Commander Edward Teach, a former captain of the frigate Queen Anne’s Revenge, told Clydebank Live: “The crane is lucky to still be standing as the ship would usually be going much faster than it was. Obviously its officers had a feeling something wasn’t right and the captain has ordered his ship slow to a crawl.
“People don’t realise the Titan Crane colour changes give mariners on the Clyde vital information. Red and green tell navigators about port and starboard, the purple and blue colours let them know about water levels and the speed of the current, and the crane itself swivels to tell them about the wind direction.
“Without seeing the Titan it’s very hard to move a big ship up the river and with this one being nearly see-through there wouldn’t be any way for the lighthouse keeper on the Titan to spot it coming and radio a warning.”
The Stratchlyde Police helicopter hovered over Clydebank for over an hour and police cars, fire engines and ambulances raced to the scene. More than 30 emergency service workers responded to the incident before river traffic control officers from Faslane Naval Base were able to tell police what happened and stand the crews down.

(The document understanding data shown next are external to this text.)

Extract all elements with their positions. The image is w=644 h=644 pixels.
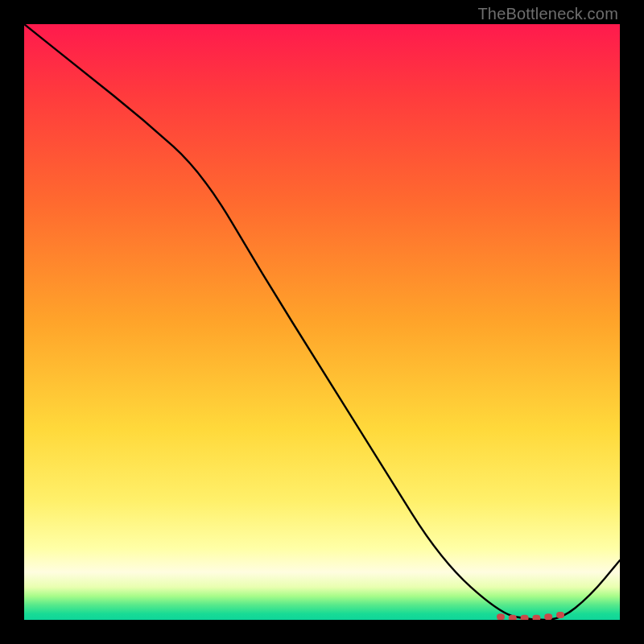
valley-marker bbox=[544, 613, 552, 620]
attribution-text: TheBottleneck.com bbox=[477, 5, 618, 23]
valley-marker bbox=[521, 615, 529, 620]
series-curve bbox=[24, 24, 620, 620]
valley-marker bbox=[556, 612, 564, 618]
chart-plot-area bbox=[24, 24, 620, 620]
chart-svg-layer bbox=[24, 24, 620, 620]
valley-marker bbox=[497, 613, 505, 620]
valley-marker bbox=[532, 615, 540, 620]
chart-outer-frame: TheBottleneck.com bbox=[0, 0, 644, 644]
valley-marker bbox=[509, 615, 517, 620]
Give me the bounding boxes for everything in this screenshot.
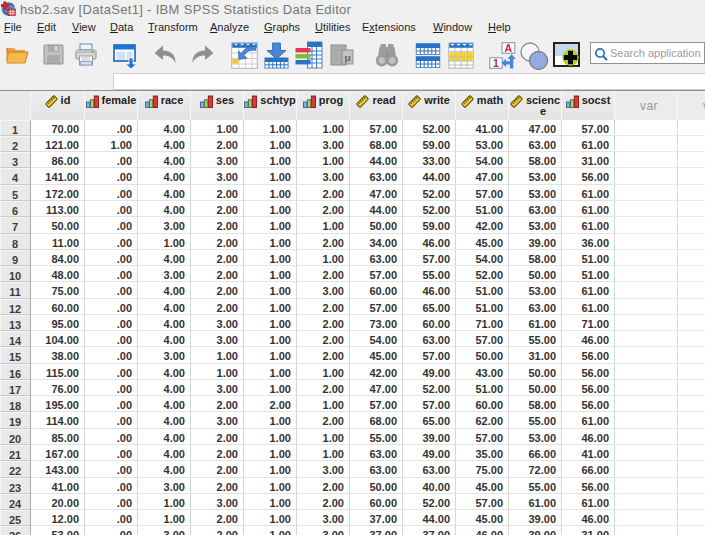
svg-text:μ: μ — [344, 51, 351, 63]
svg-text:1: 1 — [493, 57, 499, 69]
svg-text:A: A — [505, 42, 513, 54]
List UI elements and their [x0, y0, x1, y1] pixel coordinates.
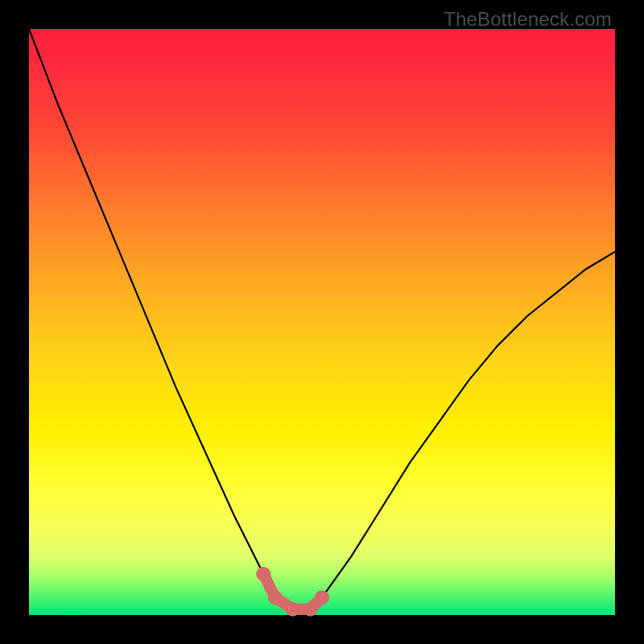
plot-area	[29, 29, 615, 615]
optimal-range-dot	[315, 590, 329, 605]
optimal-range-dot	[268, 590, 283, 605]
bottleneck-curve	[29, 29, 615, 609]
curve-svg	[29, 29, 615, 615]
optimal-range-dot	[286, 602, 300, 617]
outer-frame: TheBottleneck.com	[0, 0, 644, 644]
watermark-text: TheBottleneck.com	[444, 8, 612, 31]
optimal-range-dot	[303, 602, 317, 617]
optimal-range-dot	[256, 567, 270, 581]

Although no-one has been willing to speak on the record a war of words has already erupted between the various authorities involved. French defence chiefs have indicated their belief that the decision to switch off the lights breached Britain’s obligation to provide ships with the means to navigate the river, while the UK Ministry of Defence has indicated West Dunbartonshire Council should have first cleared any change with it.
Sources say Council officers informed the Scottish Government of their plans to switch off the Titan lights, with no objection raised by the transport minister. It has also been suggested the Council was never told of the unique characteristics of the Imbécilavril and so had no way of knowing the lighthouse keeper could not see it with the naked eye or the Titan’s radar.